Still, Russell does think U.S. equities are in for a wild ride in 2016, predicting that they will end the year not far from where they began. And unlike during the six-year bull market that followed the housing crash, the Federal Reserve is unlikely to engage in another massive round of bond purchases to stimulate economic growth and push up stock prices, the strategist added of his expectation that markets will remain volatile.
The main culprit is nothing new, with China’s slowing growth, which walloped the global economy in 2015, also rearing its head on the first day of trading this year.
“It’s very clear the U.S. markets are taking their cue from a very difficult Chinese equity market overnight, where they had to close the markets because of volatility, which carried over into the European markets and the United States,” Russell said. “Global growth is starting out 2016 with questions marks.”
Emerging markets fell the most since August after data illustrating a slowdown in manufacturing triggered a 7 percent selloff that halted trading in Shanghai. The Stoxx Europe 600 Index lost 2.5 percent, marking its worst beginning to a year ever.
The weak factory numbers from China were joined by another measure indicating the fastest contraction in half a dozen years in U.S. manufacturing.
Coming off losses that had it down more than 400 points, the Dow Jones Industrial Average (DJI) fell 276 points, or 1.6 percent, to 17,149, with the blue-chip index taking its hardest opening day hit in eight years. Financials led the decline on the S&P 500 (SPX), which dropped 31 points, or 1.5 percent, to 2,013. The Nasdaq Composite (COMP) shed 104 points, or 2.1 percent, to 4,903.
The underlying issues that plagued investors for the final three months of 2015 continue in the new year, with reduced demand and a stronger U.S. dollar among the factors keeping a lid on commodity prices.
The benefits of low energy costs and interest rates, combined with a healthy jobs market, has failed to provide as much support to the U.S. economy as some had hoped.

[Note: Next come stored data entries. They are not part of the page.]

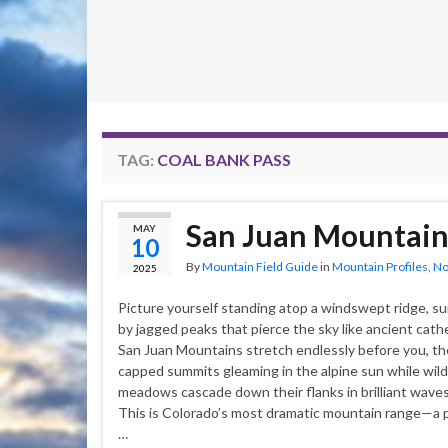
TAG:
COAL BANK PASS
San Juan Mountain
MAY
10
By
Mountain Field Guide
in
Mountain Profiles
,
No
2025
Picture yourself standing atop a windswept ridge, s
by jagged peaks that pierce the sky like ancient cath
San Juan Mountains stretch endlessly before you, th
capped summits gleaming in the alpine sun while wil
meadows cascade down their flanks in brilliant waves 
This is Colorado’s most dramatic mountain range—a 
…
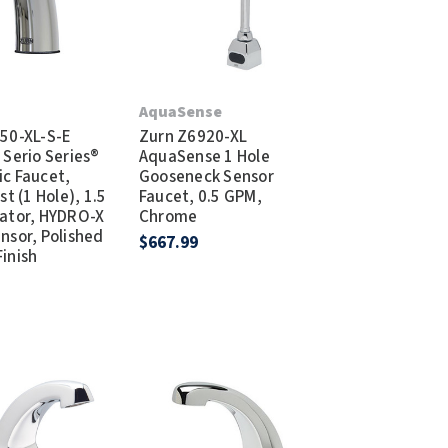
T
AquaSense
50-XL-S-E
Zurn Z6920-XL
 Serio Series®
AquaSense 1 Hole
c Faucet,
Gooseneck Sensor
st (1 Hole), 1.5
Faucet, 0.5 GPM,
ator, HYDRO-X
Chrome
nsor, Polished
$667.99
inish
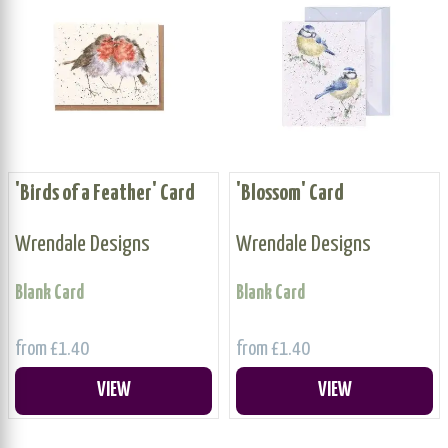
'Birds of a Feather' Card
'Blossom' Card
Wrendale Designs
Wrendale Designs
Blank Card
Blank Card
from £1.40
from £1.40
VIEW
VIEW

Some experts peg lackluster consumer spending over the holiday season to stagnant wages, with average hourly earnings rising just 2.7 percent last year from 2014.

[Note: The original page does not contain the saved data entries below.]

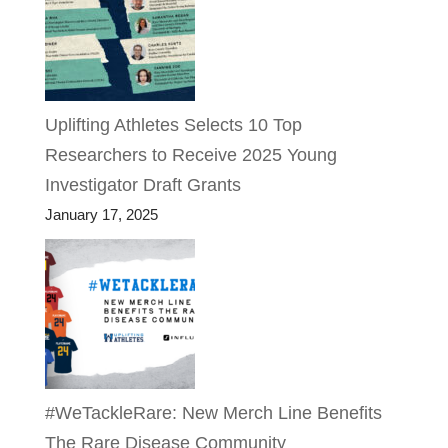
Uplifting Athletes Selects 10 Top
Researchers to Receive 2025 Young
Investigator Draft Grants
January 17, 2025
#WeTackleRare: New Merch Line Benefits
The Rare Disease Community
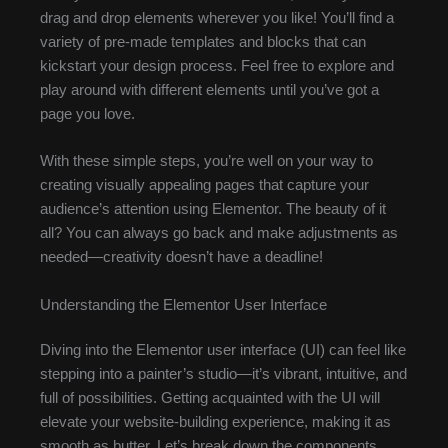
drag and drop elements wherever you like! You’ll find a
variety of pre-made templates and blocks that can
kickstart your design process. Feel free to explore and
play around with different elements until you’ve got a
page you love.
With these simple steps, you’re well on your way to
creating visually appealing pages that capture your
audience’s attention using Elementor. The beauty of it
all? You can always go back and make adjustments as
needed—creativity doesn’t have a deadline!
Understanding the Elementor User Interface
Diving into the Elementor user interface (UI) can feel like
stepping into a painter’s studio—it’s vibrant, intuitive, and
full of possibilities. Getting acquainted with the UI will
elevate your website-building experience, making it as
smooth as butter. Let’s break down the components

Another trouble spot for the U.S.: shrinking corporate profits. In the final three months of 2015, earnings per share for companies listed on the S&P 500 slid more than 5 percent. That represents the second straight quarter that earnings have fallen, the first back-to-back decline since 2009, according to S&P Capital IQ. Historically, earnings growth has averaged about 8 percent per quarter.
The main factors weighing on corporate profits are an ongoing slump in oil prices, which has slammed the energy sector, and the strength of the U.S. dollar versus other global currencies, which hurts domestic manufacturers by raising the cost of their products overseas.
Investors will get a more definitive read of how corporate America fared at the end of 2015 with the release of quarterly earnings in two weeks, and more importantly, what companies project for the future.
“Our guess is that many will provide a cautious outlook at that time. That’s when we’ll see those numbers come down a bit,” said Russell of consensus estimates that expect earnings to be up 7-to-8 percent in 2016 versus 2015. “We’re starting off 2016 with the earnings picture in question.”